Home » Game News » Viral lock-in makes online games thrive and keeps millions away from home

Viral lock-in makes online games thrive and keeps millions away from home

When two Spanish footballers took control of the "FIFA 20" game after a Corona virus pandemic caused their La Liga game to be cancelled, a stadium-sized virtual audience watched the game online.

Last week's huge digital crowd was part of the booming digital gaming industry as record numbers flooded online servers to distract, entertain, and seemingly fragmented friendships with the "real world."

Real Betis forward Borja Iglesias won the goal with his own digital similarity in a 6-5 match against Sevilla, and in popular videos The game is streamed on Twitch.

The match was held at the same time as the original Derby, and Spain's premier match was postponed as part of the containment measures that also restricted the country's 46 million people to their homes to a large extent.

The host of the broadcast told his audience: "We do everything we can to make all of you happy so you can enjoy the epidemic at home."

COVID-19 infections have been reported in almost every country in the world, and crazy efforts have been made to curb the disease, prompting the closure of some of the world's largest cities.

It turns out that online gaming has caused a lot of resentment from many people in restricting movement, undermining countless public events, and endlessly hyping news about epidemics.

"It makes me less frustrated to spend a long time in a small space," Yang An said. Yang An conducted a two-week quarantine in China after returning to Shanghai from his hometown last month.

She told AFP she was passing time by playing up to 8 hours a day on a Nintendo Switch handheld game console.

-Surge in demand

Faced with growing demand, Internet providers are scrambling to support their networks.

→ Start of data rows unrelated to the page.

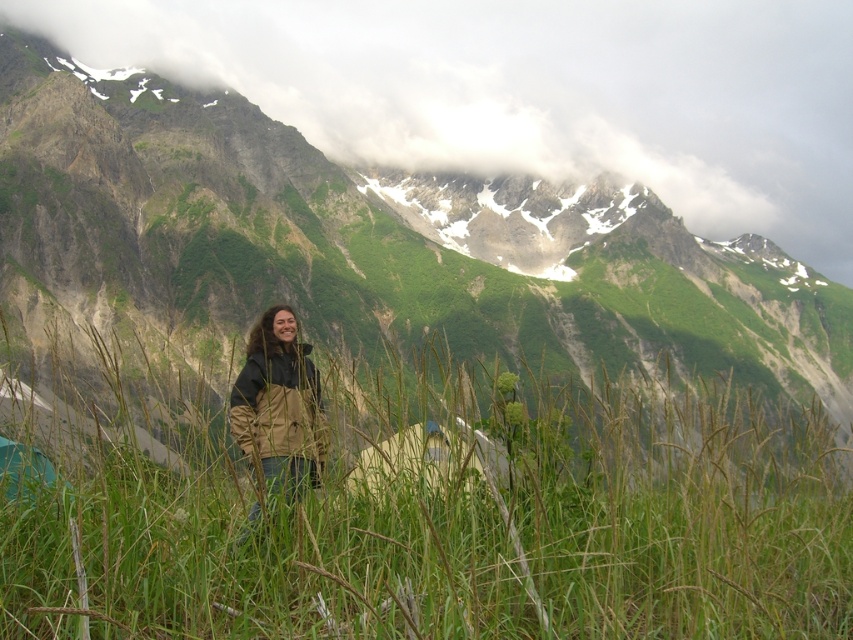 Question: Estimate the real-world distances between objects in this image. Which object is closer to the green fabric tent at lower left?

Choices:
 (A) green grassy at center
 (B) brown/cotton jacket at center

Answer: (B)

Question: Among these objects, which one is nearest to the camera?

Choices:
 (A) green grassy mountain at center
 (B) green grassy at center
 (C) brown/cotton jacket at center

Answer: (B)

Question: In this image, where is green grassy at center located relative to brown/cotton jacket at center?

Choices:
 (A) above
 (B) below

Answer: (B)

Question: Is white canvas tent at center to the left of green fabric tent at lower left from the viewer's perspective?

Choices:
 (A) yes
 (B) no

Answer: (B)

Question: Which object appears farthest from the camera in this image?

Choices:
 (A) brown/cotton jacket at center
 (B) white canvas tent at center
 (C) green grassy mountain at center
 (D) green grassy at center

Answer: (C)

Question: Can you confirm if green grassy at center is wider than green grassy mountain at center?

Choices:
 (A) yes
 (B) no

Answer: (B) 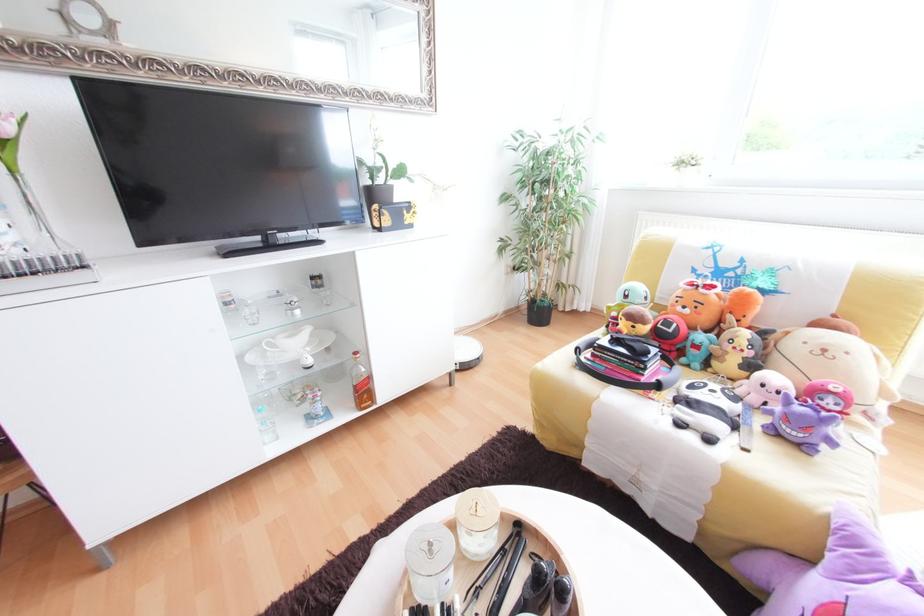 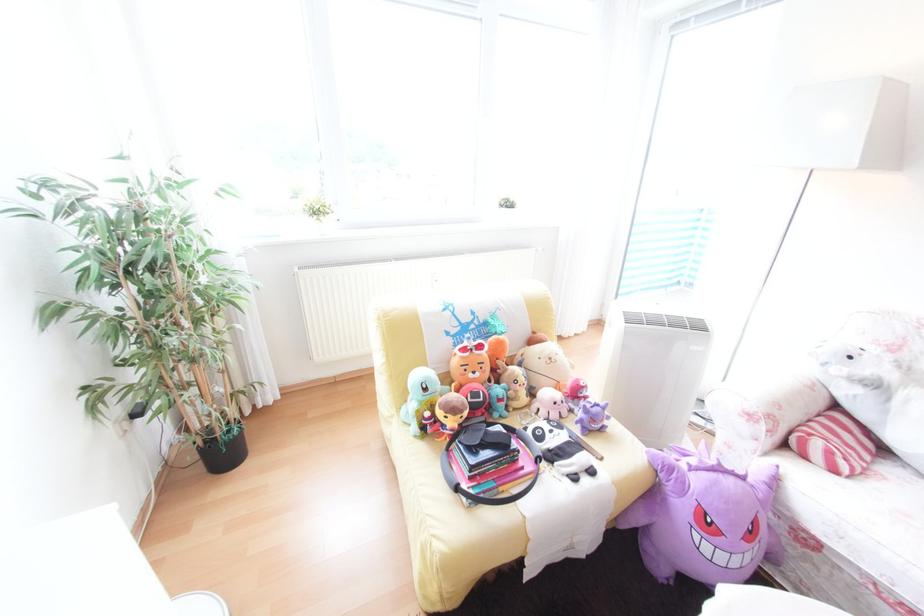 Where in the second image is the point corresponding to [652,370] from the first image?

(526, 455) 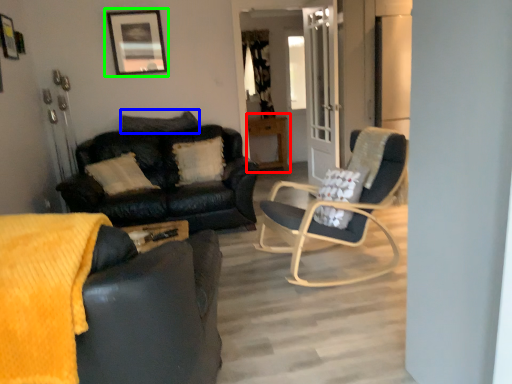 Question: Which object is positioned farthest from table (highlighted by a red box)? Select from pillow (highlighted by a blue box) and picture frame (highlighted by a green box).

Choices:
 (A) pillow
 (B) picture frame

Answer: (B) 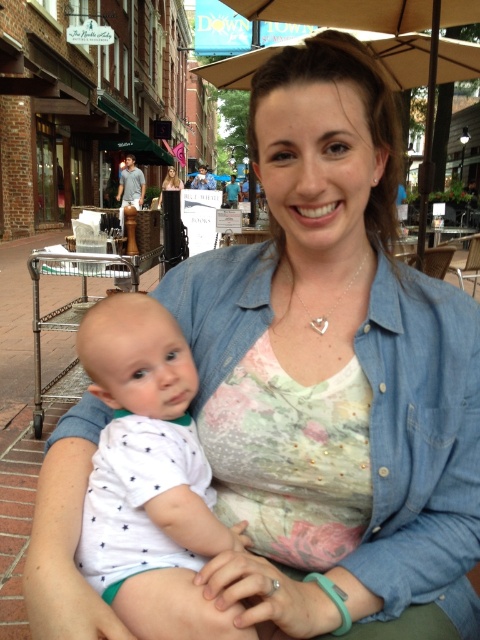 You are a photographer standing at the scene wanting to take a photo of the denim shirt at center and the beige fabric umbrella at upper center. If your camera can only focus on objects within 8 feet, will both objects be in focus?

The distance between the denim shirt at center and the beige fabric umbrella at upper center is 7.72 feet, which is within the camera focus range of 8 feet. Therefore, both objects will be in focus.

You are a photographer trying to capture a closeup of the baby in the white soft fabric baby at center. You notice the beige fabric umbrella at upper center might block the shot. Can you determine if the baby is thinner than the umbrella?

The white soft fabric baby at center is thinner than the beige fabric umbrella at upper center, so the baby is thinner and might not be fully blocked by the umbrella.

You are a photographer trying to capture the woman and the baby in the image. If you want to focus on the denim shirt at center, where should you aim your camera? Please provide the coordinates from the scene description.

The denim shirt at center is located at coordinates point (x=422, y=452), so you should aim your camera at that point to focus on the denim shirt at center.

American Telecom recently stated that within a week, game traffic on Verizon's network has surged by 75%, which is "unprecedented."

Software companies are also eager to accommodate a record number of users.

Rockstar Games, the publisher of the Wild West-themed adventure game titled "Red Dead Redemption", promises players that it will keep its online servers running smoothly after its global employees work from home.

The company has also launched additional in-game events to keep regular gamers in touch with their controllers.

Christian McCrea, a media research lecturer specializing in games at RMIT University in Australia, said that after the pandemic, the online gaming community may "take some way to create lost public space."

He pointed to Pokemon Go, a smartphone game that became a global phenomenon in 2016 when it attracted millions of people to the streets for virtual monster hunting. Family.

-"Big Impact"-

McCray said gaming habits could change dramatically in the coming months, with the vague appearance of further economic friction and long-term social isolation.

He said to AFP: "Overall, the biggest impact will be young children living at home for months, and parents losing their jobs." Games will be at the center of much of their spare time. "

Video games have long been blamed for causing a range of health problems, from repeated strains to vision problems.

The World Health Organization classified gaming addiction as a disease in 2018, and in the same year China cracked down on the industry out of concerns about teens spending too much time online.

But, ironically, senior gamers now appear among those most likely to cope with the epidemic and its impact on daily life.

Twitch broadcaster "Loeya" told her millions of fans on last week's broadcast that travel restrictions and school suspensions in her hometown of Sweden and elsewhere are unlikely to change much of her own indoor playtime.

The 22-year-old joked: "Technically, I have isolated myself as I did three years ago."